(Beginning of Data for this exercise)

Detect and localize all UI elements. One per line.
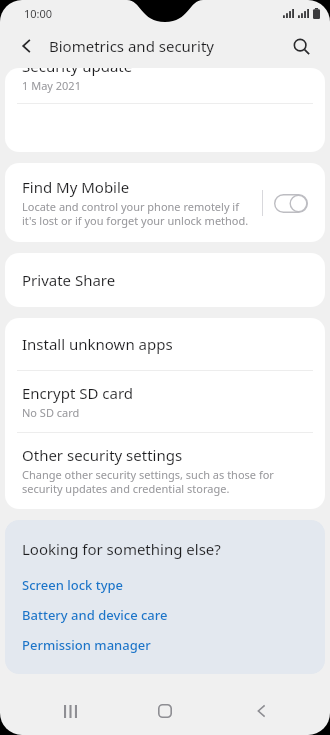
staticText: Find My Mobile <box>22 177 130 197</box>
button[interactable]: Encrypt SD card <box>5 371 325 432</box>
button[interactable]: Security update <box>5 68 325 103</box>
staticText: 1 May 2021 <box>22 78 81 93</box>
staticText: Other security settings <box>22 445 183 465</box>
staticText: Install unknown apps <box>22 334 173 354</box>
staticText: Private Share <box>22 270 116 290</box>
button[interactable]: Other security settings <box>5 433 325 509</box>
button[interactable]: Install unknown apps <box>5 318 325 370</box>
staticText: Change other security settings, such as … <box>22 467 311 496</box>
button[interactable]: Home <box>139 687 191 735</box>
button[interactable]: Permission manager <box>22 630 311 660</box>
button[interactable]: Private Share <box>5 253 325 307</box>
staticText: Security update <box>22 68 133 76</box>
staticText: Looking for something else? <box>22 539 221 559</box>
staticText: Screen lock type <box>22 576 124 594</box>
button[interactable]: Recents <box>44 687 96 735</box>
button[interactable]: Find My Mobile <box>5 163 325 242</box>
staticText: Locate and control your phone remotely i… <box>22 199 254 228</box>
staticText: Permission manager <box>22 636 151 654</box>
button[interactable]: Battery and device care <box>22 600 311 630</box>
staticText: No SD card <box>22 405 80 420</box>
button[interactable]: Back <box>235 687 287 735</box>
button[interactable]: Back <box>10 29 44 63</box>
button[interactable]: Find My Mobile toggle, off <box>274 194 308 213</box>
button[interactable]: Search <box>284 29 318 63</box>
staticText: 10:00 <box>24 6 53 21</box>
staticText: Biometrics and security <box>49 36 284 56</box>
staticText: Battery and device care <box>22 606 168 624</box>
staticText: Encrypt SD card <box>22 383 134 403</box>
button[interactable]: Screen lock type <box>22 570 311 600</box>
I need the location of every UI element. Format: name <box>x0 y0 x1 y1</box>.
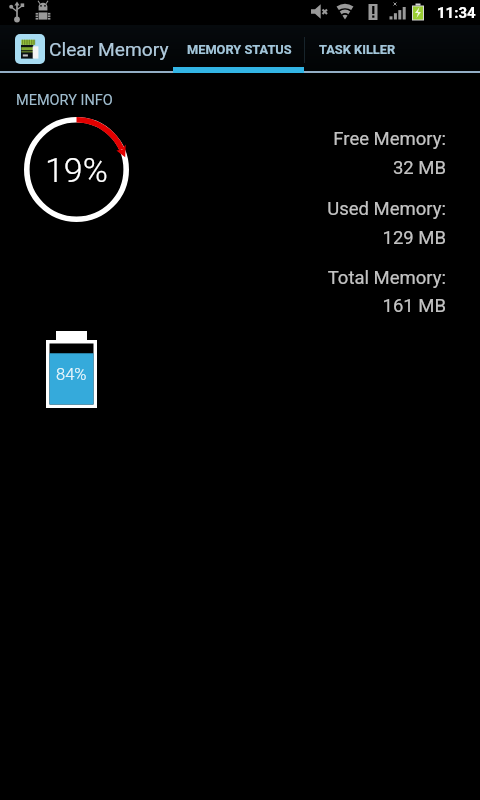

(End of Data for this exercise)

Directions: All records above are to be printed exactly, minus the pictures they contain.

Answer to the exercise:
Detect and localize all UI elements. One per line.
staticText: Find My Mobile <box>22 177 130 197</box>
button[interactable]: Encrypt SD card <box>5 371 325 432</box>
button[interactable]: Security update <box>5 68 325 103</box>
staticText: 1 May 2021 <box>22 78 81 93</box>
staticText: Other security settings <box>22 445 183 465</box>
staticText: Install unknown apps <box>22 334 173 354</box>
staticText: Private Share <box>22 270 116 290</box>
button[interactable]: Other security settings <box>5 433 325 509</box>
button[interactable]: Install unknown apps <box>5 318 325 370</box>
staticText: Change other security settings, such as … <box>22 467 311 496</box>
button[interactable]: Home <box>139 687 191 735</box>
button[interactable]: Permission manager <box>22 630 311 660</box>
button[interactable]: Private Share <box>5 253 325 307</box>
staticText: Security update <box>22 68 133 76</box>
staticText: Looking for something else? <box>22 539 221 559</box>
staticText: Screen lock type <box>22 576 124 594</box>
button[interactable]: Recents <box>44 687 96 735</box>
button[interactable]: Find My Mobile <box>5 163 325 242</box>
staticText: Locate and control your phone remotely i… <box>22 199 254 228</box>
staticText: Permission manager <box>22 636 151 654</box>
button[interactable]: Battery and device care <box>22 600 311 630</box>
staticText: No SD card <box>22 405 80 420</box>
button[interactable]: Back <box>235 687 287 735</box>
button[interactable]: Back <box>10 29 44 63</box>
button[interactable]: Find My Mobile toggle, off <box>274 194 308 213</box>
button[interactable]: Search <box>284 29 318 63</box>
staticText: 10:00 <box>24 6 53 21</box>
staticText: Biometrics and security <box>49 36 284 56</box>
staticText: Battery and device care <box>22 606 168 624</box>
staticText: Encrypt SD card <box>22 383 134 403</box>
button[interactable]: Screen lock type <box>22 570 311 600</box>
I need the location of every UI element. Format: name <box>x0 y0 x1 y1</box>.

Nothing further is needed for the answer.